Just above the stratosphere, there is the mesosphere layer that cannot support life due to reduced oxygen levels. Nonetheless, the human can survive if they use specialized equipment. In this layer, flying can also take place, but with modified and pressurized aircraft. In Mesosphere the human beings are required to have 100% oxygen support, since the levels of the gas are low (Saha, 2008). Lastly, there is the thermosphere, which is said to be extremely hostile to human survival. The pressure in this area is extremely low, and the temperatures are high reaching 900 degrees. However, the temperatures are not usually felt since the air molecules are far apart from each other and individual molecule holds the heat. If humans are exposed to these conditions without any protection, the water in their bodies may boil and become gases and eventually die instantly. The levels of oxygen in this region are very low; hence it is almost impossible for human survival (Saha, 2008). The aircraft flying in this layer mostly the rockets must be specially designed and have protective modifications to ensure they overcome the adverse conditions experienced in this section.

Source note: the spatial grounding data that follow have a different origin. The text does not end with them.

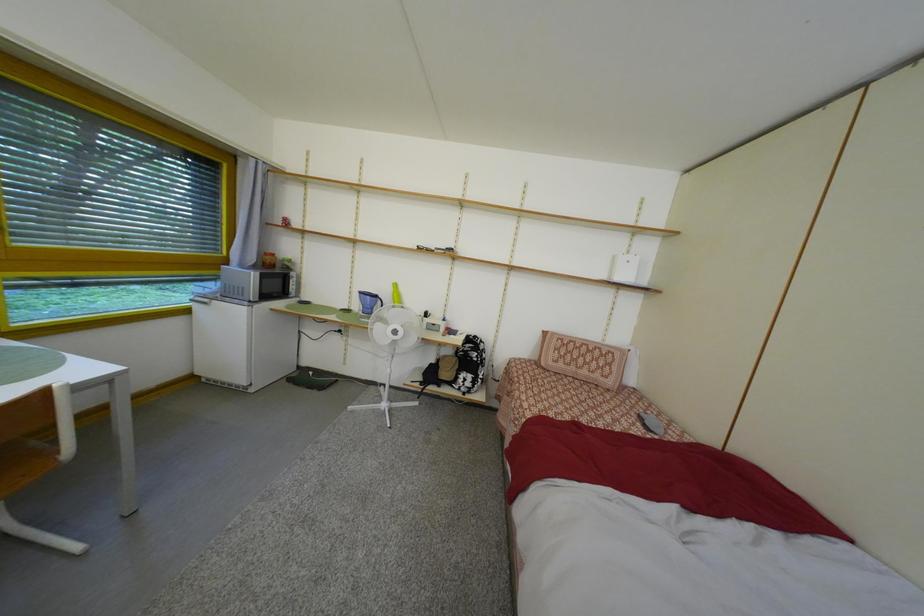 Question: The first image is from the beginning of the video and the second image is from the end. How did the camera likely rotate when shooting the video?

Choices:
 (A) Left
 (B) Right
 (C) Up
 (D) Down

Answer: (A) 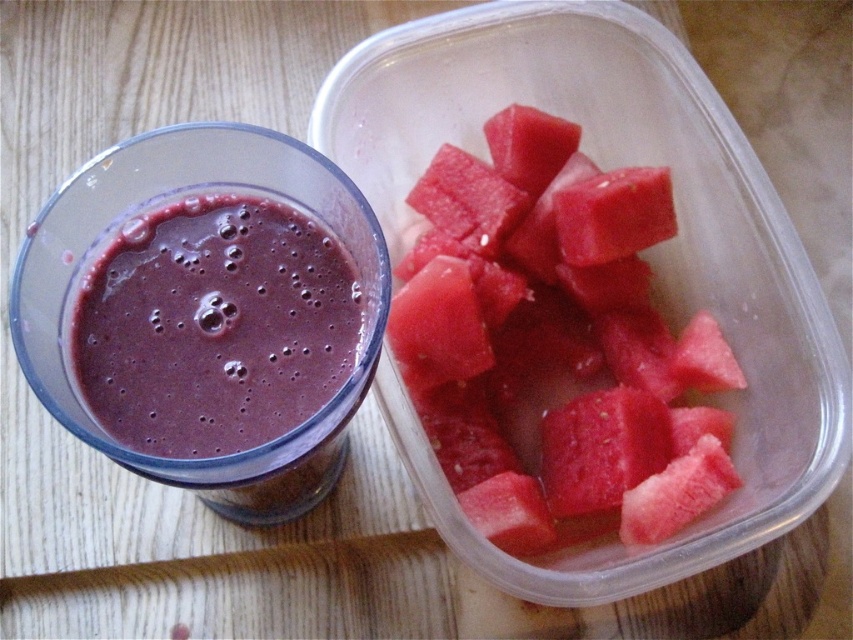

From the discussion, it is important to note that the atmosphere is a critical component that plays a significant role in supporting life. The atmosphere is divided into sub-sections that are known as spheres, which have several components that include gases and moisture in varying quantities. Each of the sphere has its given conditions. The troposphere is the most important layer since it supports life. The other spheres have harsh conditions that may require preventive measures and in the extreme cases, they need life support systems and specially modified aircraft to overcome the adverse conditions. In the atmosphere, nitrogen occupies the largest portion, oxygen is the second most common gas and important for human survival, while Carbon dioxide is the third. However, there are traces of other gases though in low quantities. The atmosphere further is divided into other sub-sections depending on atmospheric pressure. The sections include the efficient zone where the temperature and pressure decreases as the altitude rises. In fact, those sections can support life. Secondly, there is the deficient zone, which is above 10000 feet, and a risky area to operate unless under special preventive measures. Lastly, there is the space equivalent zone, which is a hostile area for human survival and requires special pressurized equipment for human survival.
Saha, K. (2008). The Earth’s atmosphere: Its physics and dynamics. Berlin: Springer.
Symposium, C. I. B. A. F. (2009). High altitude physiology: Cardiac and respiratory aspects. Hoboken: John Wiley & Sons.
Villaire, N. E. (2005). Applied aviation physiology. Melbourne, Fla.: Villaire & Hansrote.